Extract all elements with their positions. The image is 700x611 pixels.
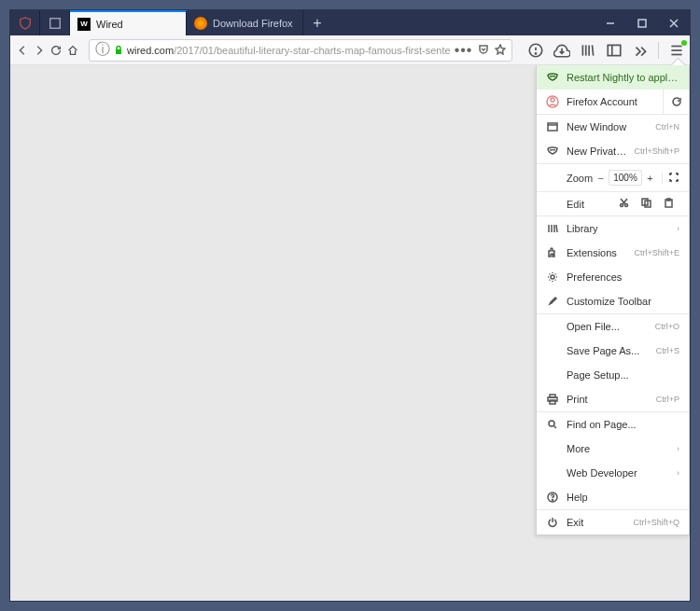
downloads-icon[interactable]	[553, 42, 570, 59]
shield-icon	[19, 17, 32, 30]
tab-active[interactable]: W Wired	[70, 10, 187, 35]
svg-point-19	[551, 98, 554, 102]
info-icon[interactable]: ⓘ	[95, 40, 110, 60]
svg-point-34	[551, 275, 554, 279]
copy-button[interactable]	[635, 198, 657, 210]
cut-button[interactable]	[612, 198, 635, 210]
gear-icon	[546, 271, 559, 283]
minimize-button[interactable]	[595, 10, 626, 35]
paintbrush-icon	[546, 296, 559, 307]
menu-customize[interactable]: Customize Toolbar	[537, 289, 689, 313]
update-badge	[681, 40, 687, 46]
firefox-favicon	[194, 17, 207, 30]
svg-rect-5	[116, 49, 121, 54]
menu-more[interactable]: More ›	[537, 437, 689, 461]
toolbar-right	[522, 42, 691, 59]
menu-open-file[interactable]: Open File... Ctrl+O	[537, 314, 689, 339]
toolbar: ⓘ wired.com/2017/01/beautiful-literary-s…	[10, 35, 690, 65]
chevron-right-icon: ›	[677, 444, 679, 453]
back-button[interactable]	[16, 39, 29, 62]
reload-button[interactable]	[49, 39, 63, 62]
zoom-in-button[interactable]: +	[642, 173, 658, 184]
window-icon	[546, 121, 559, 132]
puzzle-icon	[546, 247, 559, 258]
menu-account-row: Firefox Account	[537, 90, 689, 115]
pinned-tab-2[interactable]	[40, 10, 70, 35]
bookmark-star-icon[interactable]	[495, 42, 506, 59]
zoom-value: 100%	[609, 170, 642, 186]
svg-rect-37	[550, 400, 555, 404]
menu-find[interactable]: Find on Page...	[537, 412, 689, 437]
zoom-out-button[interactable]: −	[593, 173, 609, 184]
chevron-right-icon: ›	[677, 468, 679, 478]
menu-print[interactable]: Print Ctrl+P	[537, 387, 689, 411]
permissions-icon[interactable]	[527, 42, 544, 59]
titlebar: W Wired Download Firefox +	[10, 10, 690, 35]
pinned-tab-1[interactable]	[10, 10, 40, 35]
printer-icon	[546, 394, 559, 405]
overflow-icon[interactable]	[632, 42, 649, 59]
menu-extensions[interactable]: Extensions Ctrl+Shift+E	[537, 241, 689, 265]
box-icon	[49, 17, 62, 30]
power-icon	[546, 517, 559, 528]
svg-rect-13	[609, 45, 622, 55]
fullscreen-button[interactable]	[662, 173, 679, 184]
tab-inactive[interactable]: Download Firefox	[187, 10, 303, 35]
menu-firefox-account[interactable]: Firefox Account	[537, 90, 663, 114]
home-button[interactable]	[66, 39, 79, 62]
tab-label: Wired	[96, 19, 123, 30]
menu-edit-row: Edit	[537, 192, 689, 216]
chevron-right-icon: ›	[677, 224, 679, 233]
zoom-label: Zoom	[546, 173, 593, 184]
svg-rect-20	[548, 123, 557, 131]
menu-library[interactable]: Library ›	[537, 216, 689, 241]
pocket-icon[interactable]	[478, 42, 489, 59]
new-tab-button[interactable]: +	[303, 10, 331, 35]
svg-rect-2	[638, 20, 646, 27]
wired-favicon: W	[77, 18, 91, 31]
app-menu-panel: Restart Nightly to apply the update Fire…	[536, 65, 690, 535]
menu-web-developer[interactable]: Web Developer ›	[537, 461, 689, 485]
mask-icon	[546, 146, 559, 157]
svg-line-39	[554, 426, 557, 429]
mask-icon	[546, 72, 559, 83]
menu-new-private-window[interactable]: New Private Window Ctrl+Shift+P	[537, 139, 689, 163]
menu-new-window[interactable]: New Window Ctrl+N	[537, 115, 689, 139]
library-icon[interactable]	[580, 42, 596, 59]
svg-point-38	[549, 421, 554, 426]
sidebar-icon[interactable]	[606, 42, 623, 59]
browser-window: W Wired Download Firefox + ⓘ wired.com/2…	[9, 9, 691, 602]
tab-label: Download Firefox	[213, 18, 293, 29]
page-actions-icon[interactable]: •••	[455, 42, 473, 59]
sync-button[interactable]	[663, 90, 689, 114]
menu-restart-update[interactable]: Restart Nightly to apply the update	[537, 65, 689, 90]
search-icon	[546, 419, 559, 430]
svg-rect-0	[49, 18, 60, 28]
edit-label: Edit	[546, 199, 612, 210]
library-icon	[546, 223, 559, 234]
svg-point-8	[536, 52, 537, 53]
menu-page-setup[interactable]: Page Setup...	[537, 363, 689, 387]
menu-zoom-row: Zoom − 100% +	[537, 163, 689, 192]
menu-save-page[interactable]: Save Page As... Ctrl+S	[537, 339, 689, 363]
avatar-icon	[546, 95, 559, 108]
menu-preferences[interactable]: Preferences	[537, 265, 689, 289]
url-bar[interactable]: ⓘ wired.com/2017/01/beautiful-literary-s…	[89, 39, 512, 62]
svg-point-41	[553, 500, 553, 501]
help-icon	[546, 492, 559, 503]
close-button[interactable]	[658, 10, 690, 35]
svg-line-12	[593, 45, 594, 55]
hamburger-menu-button[interactable]	[668, 42, 685, 59]
tab-strip: W Wired Download Firefox +	[10, 10, 595, 35]
lock-icon	[114, 42, 123, 59]
svg-line-33	[556, 225, 557, 232]
url-text: wired.com/2017/01/beautiful-literary-sta…	[127, 45, 451, 56]
menu-exit[interactable]: Exit Ctrl+Shift+Q	[537, 510, 689, 535]
menu-help[interactable]: Help	[537, 485, 689, 509]
content-area: Restart Nightly to apply the update Fire…	[10, 65, 690, 601]
window-controls	[595, 10, 690, 35]
forward-button[interactable]	[33, 39, 46, 62]
maximize-button[interactable]	[626, 10, 658, 35]
paste-button[interactable]	[657, 198, 679, 210]
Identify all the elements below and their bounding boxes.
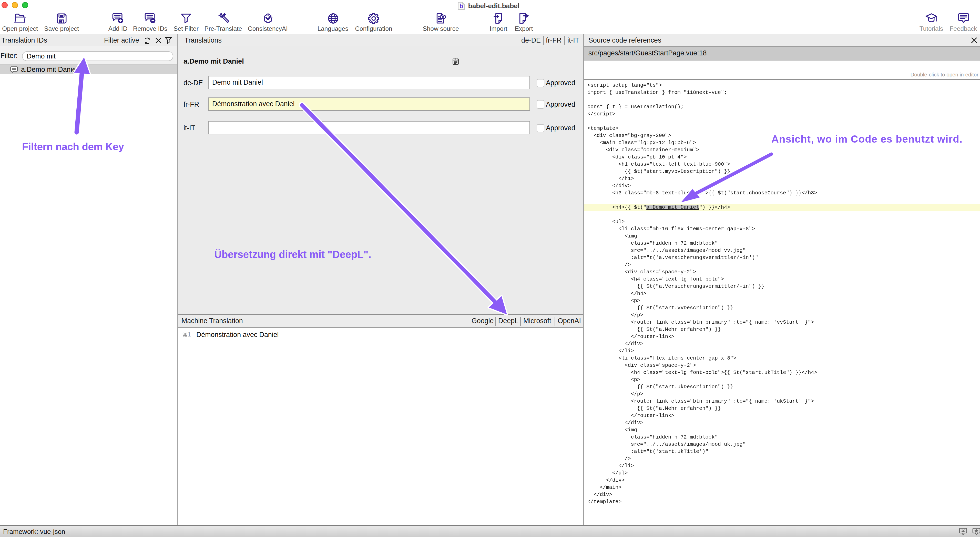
------
*Exercise*: Give the number of lines in the listing that hold the word "Restart", with no other words.

*Completed exercise*: 3